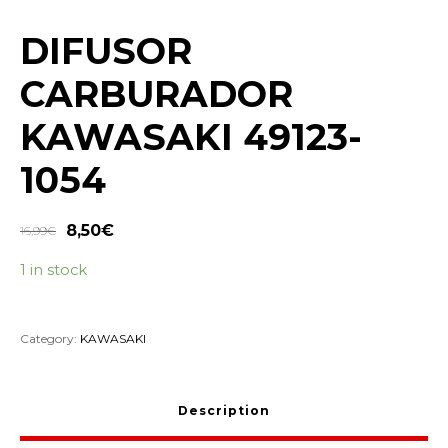
DIFUSOR
CARBURADOR
KAWASAKI 49123-
1054
8,50
€
16,99
€
1 in stock
Category:
KAWASAKI
Description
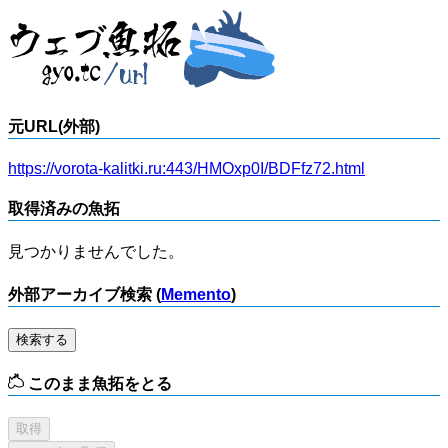
元URL(外部)
https://vorota-kalitki.ru:443/HMOxp0I/BDFfz72.html
取得済みの魚拓
見つかりませんでした。
外部アーカイブ検索 (
Memento
)
検索する
このまま魚拓をとる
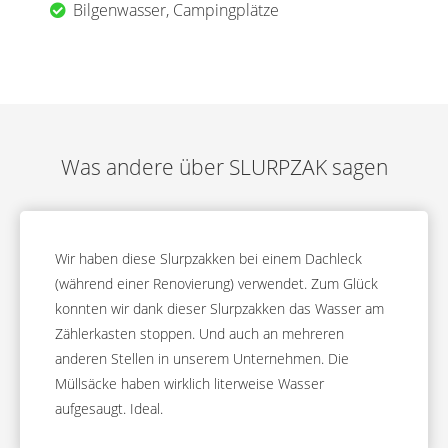
Bilgenwasser, Campingplätze
Was andere über SLURPZAK sagen
Wir haben diese Slurpzakken bei einem Dachleck
(während einer Renovierung) verwendet. Zum Glück
konnten wir dank dieser Slurpzakken das Wasser am
Zählerkasten stoppen. Und auch an mehreren
anderen Stellen in unserem Unternehmen. Die
Müllsäcke haben wirklich literweise Wasser
aufgesaugt. Ideal.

·····

__WHAT TO WORK ON__: Set down the records again verbatim, with no pictures.

__TASK OUTPUT__:
DIFUSOR
CARBURADOR
KAWASAKI 49123-
1054
8,50
€
16,99
€
1 in stock
Category:
KAWASAKI
Description
元URL(外部)
https://vorota-kalitki.ru:443/HMOxp0I/BDFfz72.html
取得済みの魚拓
見つかりませんでした。
外部アーカイブ検索 (
Memento
)
検索する
このまま魚拓をとる
Bilgenwasser, Campingplätze
Was andere über SLURPZAK sagen
Wir haben diese Slurpzakken bei einem Dachleck
(während einer Renovierung) verwendet. Zum Glück
konnten wir dank dieser Slurpzakken das Wasser am
Zählerkasten stoppen. Und auch an mehreren
anderen Stellen in unserem Unternehmen. Die
Müllsäcke haben wirklich literweise Wasser
aufgesaugt. Ideal.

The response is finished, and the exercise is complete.